• Exercise description: Work through the entries below and show every line in which "Запорожье" is found.

Stored dataset items
╔══

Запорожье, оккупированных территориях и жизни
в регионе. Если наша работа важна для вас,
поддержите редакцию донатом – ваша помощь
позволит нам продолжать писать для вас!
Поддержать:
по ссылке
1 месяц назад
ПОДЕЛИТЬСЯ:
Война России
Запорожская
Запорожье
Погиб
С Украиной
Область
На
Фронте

╚══

• Solution for this task:
Запорожье, оккупированных территориях и жизни
Запорожье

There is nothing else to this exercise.